-- TO DO --
From the material below, pull each line containing the string "bien".

-- RECORD SET --
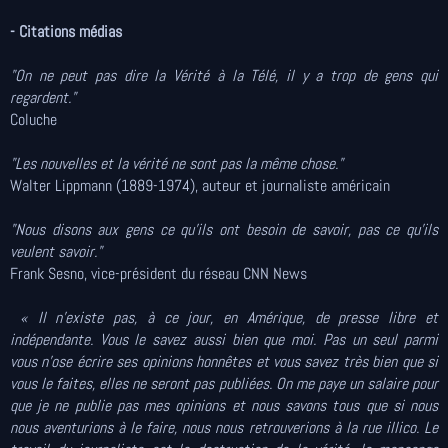
- Citations médias
"On ne peut pas dire la Vérité à la Télé, il y a trop de gens qui
regardent."
Coluche
"Les nouvelles et la vérité ne sont pas la même chose."
Walter Lippmann (1889-1974), auteur et journaliste américain
"Nous disons aux gens ce qu'ils ont besoin de savoir, pas ce qu'ils
veulent savoir."
Frank Sesno, vice-président du réseau CNN News
« Il n’existe pas, à ce jour, en Amérique, de presse libre et
indépendante. Vous le savez aussi bien que moi. Pas un seul parmi
vous n’ose écrire ses opinions honnêtes et vous savez très bien que si
vous le faites, elles ne seront pas publiées. On me paye un salaire pour
que je ne publie pas mes opinions et nous savons tous que si nous
nous aventurions à le faire, nous nous retrouverions à la rue illico. Le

-- SOLUTION FOR THIS PROBLEM --
indépendante. Vous le savez aussi bien que moi. Pas un seul parmi
vous n’ose écrire ses opinions honnêtes et vous savez très bien que si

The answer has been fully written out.